The task-switching paradigm that we presented to participants while we obtained functional scans was identical to the one used in the behavioral session, with a few notable exceptions. For example, in order to obtain an estimate of baseline brain activity and to jitter presentation of the different trial types, participants were presented with a fixation cross, instead of a cue and task stimuli, for 2,000 ms on 33 % of trials. Participants were required to look at the fixation crosses without making a response. Fixation trials were presented in a pseudorandom order with the other trial types.

The fMRI task also did not include ABA trials. As we said above, the comparison of ABA trials with CBA trials elicits brain activity involved in overcoming the inhibition of a task set (a contrast that was previously examined by Dreher & Berman, 2002).
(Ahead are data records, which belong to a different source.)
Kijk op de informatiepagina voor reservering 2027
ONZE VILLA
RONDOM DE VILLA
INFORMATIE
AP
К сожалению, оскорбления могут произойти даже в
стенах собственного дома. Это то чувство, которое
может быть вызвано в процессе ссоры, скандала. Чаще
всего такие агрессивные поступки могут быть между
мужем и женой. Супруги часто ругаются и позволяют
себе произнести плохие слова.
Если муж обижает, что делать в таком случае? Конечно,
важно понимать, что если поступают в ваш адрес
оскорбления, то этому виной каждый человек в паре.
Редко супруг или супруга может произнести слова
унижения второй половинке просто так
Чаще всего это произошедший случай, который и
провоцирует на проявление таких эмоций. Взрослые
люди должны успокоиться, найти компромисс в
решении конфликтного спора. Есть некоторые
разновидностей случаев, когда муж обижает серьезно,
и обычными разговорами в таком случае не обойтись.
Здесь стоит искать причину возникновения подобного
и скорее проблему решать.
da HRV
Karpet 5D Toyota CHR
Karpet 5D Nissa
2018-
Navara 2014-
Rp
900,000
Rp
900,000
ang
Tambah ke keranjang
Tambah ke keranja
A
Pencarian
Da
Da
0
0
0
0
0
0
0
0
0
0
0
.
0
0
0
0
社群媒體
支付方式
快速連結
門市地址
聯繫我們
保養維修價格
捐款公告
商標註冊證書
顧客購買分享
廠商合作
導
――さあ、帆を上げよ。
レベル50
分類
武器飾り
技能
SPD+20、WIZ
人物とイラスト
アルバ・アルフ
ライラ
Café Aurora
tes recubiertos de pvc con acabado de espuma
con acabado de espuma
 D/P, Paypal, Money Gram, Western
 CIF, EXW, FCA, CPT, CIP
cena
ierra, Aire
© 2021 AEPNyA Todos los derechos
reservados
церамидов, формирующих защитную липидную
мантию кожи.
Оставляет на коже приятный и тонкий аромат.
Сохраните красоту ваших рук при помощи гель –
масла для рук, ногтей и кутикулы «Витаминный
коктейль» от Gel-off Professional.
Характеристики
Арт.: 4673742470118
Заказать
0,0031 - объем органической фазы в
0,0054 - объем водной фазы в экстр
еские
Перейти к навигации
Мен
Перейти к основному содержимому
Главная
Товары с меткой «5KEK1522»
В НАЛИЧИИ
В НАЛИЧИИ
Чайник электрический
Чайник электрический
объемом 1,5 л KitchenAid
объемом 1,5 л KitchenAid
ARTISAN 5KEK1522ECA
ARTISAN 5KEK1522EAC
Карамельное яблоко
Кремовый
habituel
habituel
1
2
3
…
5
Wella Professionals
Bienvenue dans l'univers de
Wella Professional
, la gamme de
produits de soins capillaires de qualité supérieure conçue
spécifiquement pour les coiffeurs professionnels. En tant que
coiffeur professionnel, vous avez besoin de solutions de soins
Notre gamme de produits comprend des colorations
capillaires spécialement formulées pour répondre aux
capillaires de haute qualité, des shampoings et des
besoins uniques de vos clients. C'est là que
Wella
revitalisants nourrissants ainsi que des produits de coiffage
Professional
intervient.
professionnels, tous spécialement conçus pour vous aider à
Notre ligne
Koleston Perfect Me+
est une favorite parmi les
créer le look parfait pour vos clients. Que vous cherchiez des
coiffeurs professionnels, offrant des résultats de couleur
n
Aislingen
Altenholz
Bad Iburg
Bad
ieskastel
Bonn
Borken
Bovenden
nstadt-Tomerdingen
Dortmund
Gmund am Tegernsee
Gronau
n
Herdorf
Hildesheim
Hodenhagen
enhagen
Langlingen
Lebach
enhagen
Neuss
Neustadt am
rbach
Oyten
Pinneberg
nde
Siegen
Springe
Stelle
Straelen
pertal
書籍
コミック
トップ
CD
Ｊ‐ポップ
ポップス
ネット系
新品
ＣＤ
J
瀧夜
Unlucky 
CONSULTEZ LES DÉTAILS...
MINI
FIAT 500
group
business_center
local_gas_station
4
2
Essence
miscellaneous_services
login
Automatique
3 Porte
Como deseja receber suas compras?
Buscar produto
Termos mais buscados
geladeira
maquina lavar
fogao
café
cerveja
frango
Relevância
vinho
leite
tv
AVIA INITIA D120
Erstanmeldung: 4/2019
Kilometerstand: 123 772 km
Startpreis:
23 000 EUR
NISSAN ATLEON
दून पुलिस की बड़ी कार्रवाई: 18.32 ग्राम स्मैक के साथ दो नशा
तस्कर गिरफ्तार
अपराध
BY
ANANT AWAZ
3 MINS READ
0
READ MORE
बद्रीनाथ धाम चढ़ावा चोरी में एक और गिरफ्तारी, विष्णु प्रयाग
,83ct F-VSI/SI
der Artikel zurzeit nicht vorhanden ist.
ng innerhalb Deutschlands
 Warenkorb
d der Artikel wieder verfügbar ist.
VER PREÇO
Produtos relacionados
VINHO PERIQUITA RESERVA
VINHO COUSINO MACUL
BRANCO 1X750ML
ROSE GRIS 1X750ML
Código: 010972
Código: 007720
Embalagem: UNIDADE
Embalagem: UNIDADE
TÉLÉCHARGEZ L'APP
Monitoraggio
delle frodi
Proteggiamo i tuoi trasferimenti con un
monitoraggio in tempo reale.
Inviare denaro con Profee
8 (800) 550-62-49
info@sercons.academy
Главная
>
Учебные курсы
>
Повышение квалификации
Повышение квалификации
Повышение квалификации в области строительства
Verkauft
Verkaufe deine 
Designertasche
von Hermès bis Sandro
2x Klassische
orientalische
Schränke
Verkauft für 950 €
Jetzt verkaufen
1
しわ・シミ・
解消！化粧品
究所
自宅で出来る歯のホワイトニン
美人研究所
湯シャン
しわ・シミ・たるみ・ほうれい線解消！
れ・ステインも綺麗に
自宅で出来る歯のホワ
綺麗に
We, however, were interested in brain activity involved in exerting inhibition, and given time constraints, we opted against including ABA trials because this would have reduced the amount of time that we had to measure the brain activity of interest (i.e., brain activity elicited by the comparison of CBA and BBA trials with AA trials). The inclusion of ABA trials also would have led to technological problems (e.g., issues with counterbalancing and the ability to deconvolve brain signals specific to each trial type). It may have been possible to include ABA trials if we had substantially altered our design (e.g., to use a design similar to that of Dreher & Berman, 2002), but such designs would have had significantly less power to detect brain activity related to task switching and, if a similar design had also been used during the behavioral session in order to keep the tasks similar, to identify individual differences in BI.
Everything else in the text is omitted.